I’ve learned to trust the Twelve Steps as my guide. I learn to go over and review them regularly because I don’t want to go back to where and how I was living before. I can’t guarantee that I’ll still be in recovery ten years from now, but I don’t need to. If I keep doing the next right thing, if I live my recovery today then I will be okay today. Tomorrow is another day.

Today I’ll do it anyway/any way because I want recovery.  I am grateful that Larry was a part of my recovery. RIP big fellow!


Embracing our Addiction

I was talking to a fellow this morning who was with the four horsemen: Terror, Bewilderment, Frustration, Despair. He had been sober for six months until Christmas and then decided to join the festivities. He now finds himself with no job, no home and few resources. It’s never his fault: someone else is always to blame for the soap opera that he’s living. It’s work, relationships or politics.  All fingers always point away from him. We’ve talked about program in the past, about rehab, but he’s always sure that he can do it on his own. He believes that his relationship with his Saviour will save him.  Only it doesn’t seem to be happening this way.

I’ve seen him repeat the process of sobering up, cleaning up, getting along okay for several month and then binging out of control until he comes to, one morning, realizing that they’re back again. I hope someday soon he’ll be ready to stop trying and start doing.  I’ve learned in recovery that I cannot give him my sobriety. I can only tell him my story and hope that he can relate to it enough to make changes for himself. We carry the message, not the mess.

How do we stop and stay stopped? I believe it is by embracing our addiction. I believe that what I resist in my life will persist. If I resist the changes in my life, I will be faced with lots of changes. If I resist conflict, I will be surrounded by conflict on all sides of me. If I resist anger, then people, places and things that I cannot control will be all that I see. I have to stop resisting these things and embrace them, accept them,  and ask myself what I can learn about them.

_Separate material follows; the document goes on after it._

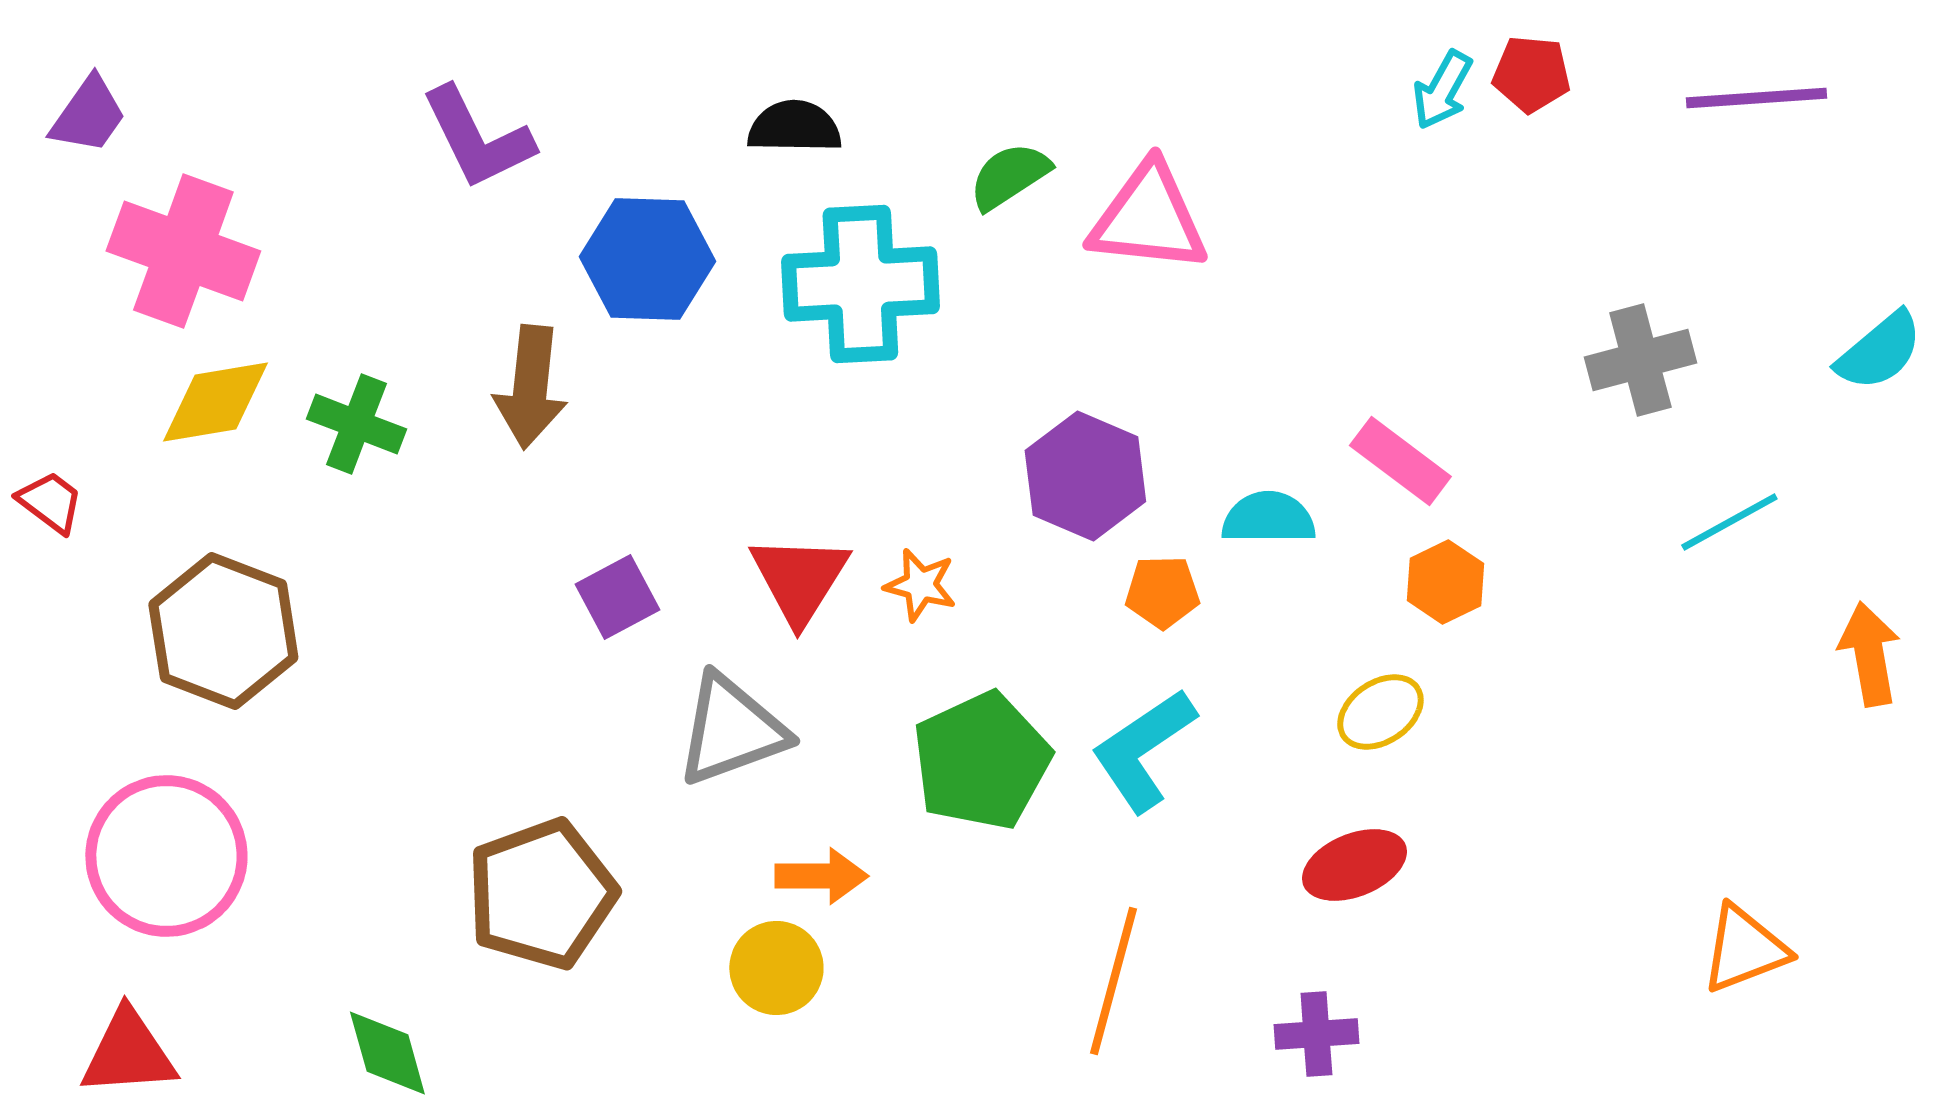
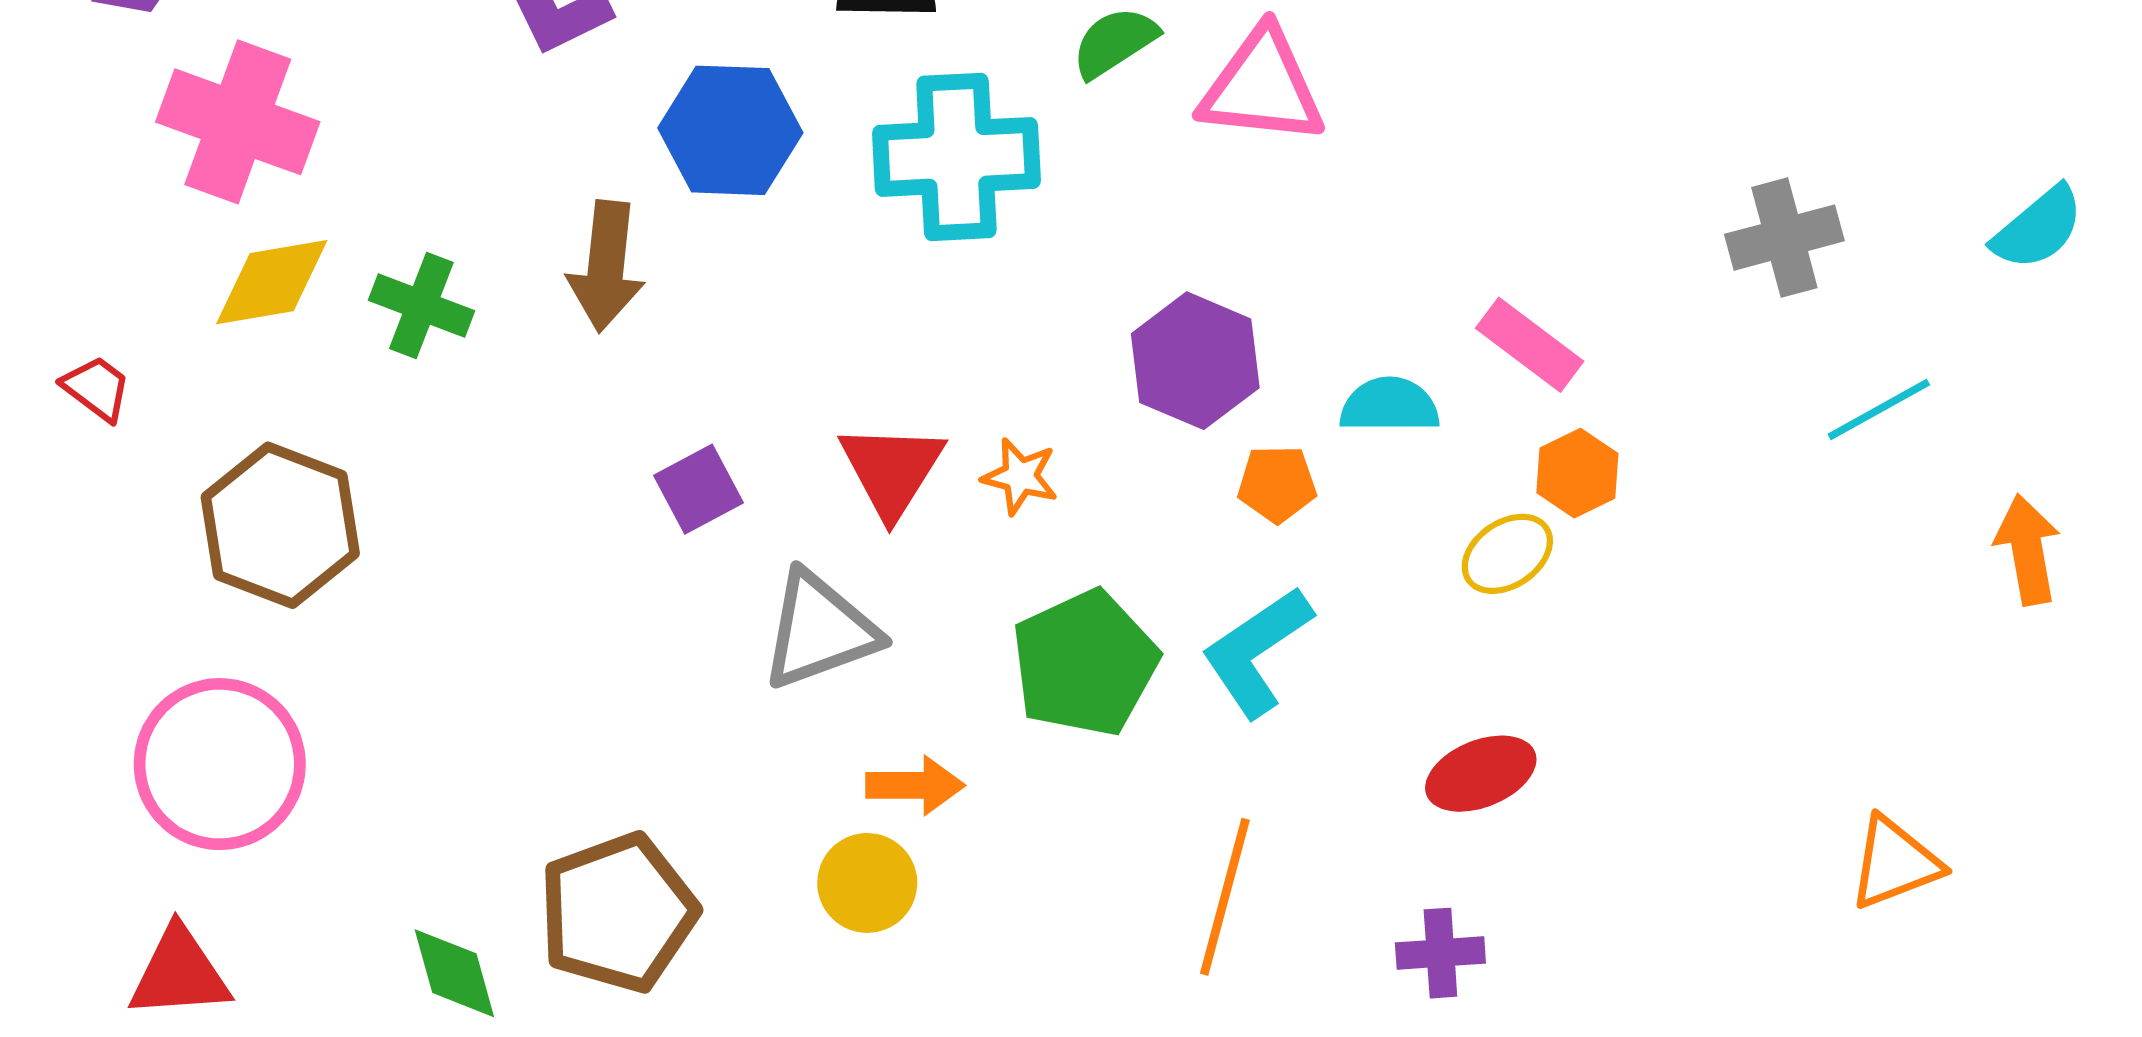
yellow ellipse: (1380, 712) -> (1507, 554), moved
brown pentagon: (541, 894) -> (618, 913), moved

When I resist something I am putting my focus onto it. I resisted before I arrived at the meeting rooms. I told myself I could manage this, I could control it, I could function, I wasn’t living on the streets. I was focused on trying to prove to myself that I wasn’t one of those people. Only, of course, I was. Coming into the program of recovery I embraced my addiction: I accepted it as a part of me and I accepted that ‘I’ wasn’t able to do anything about it alone. I dropped my resistance and that allowed me to change my focus onto recovery, but first I had to realize that I needed recovery.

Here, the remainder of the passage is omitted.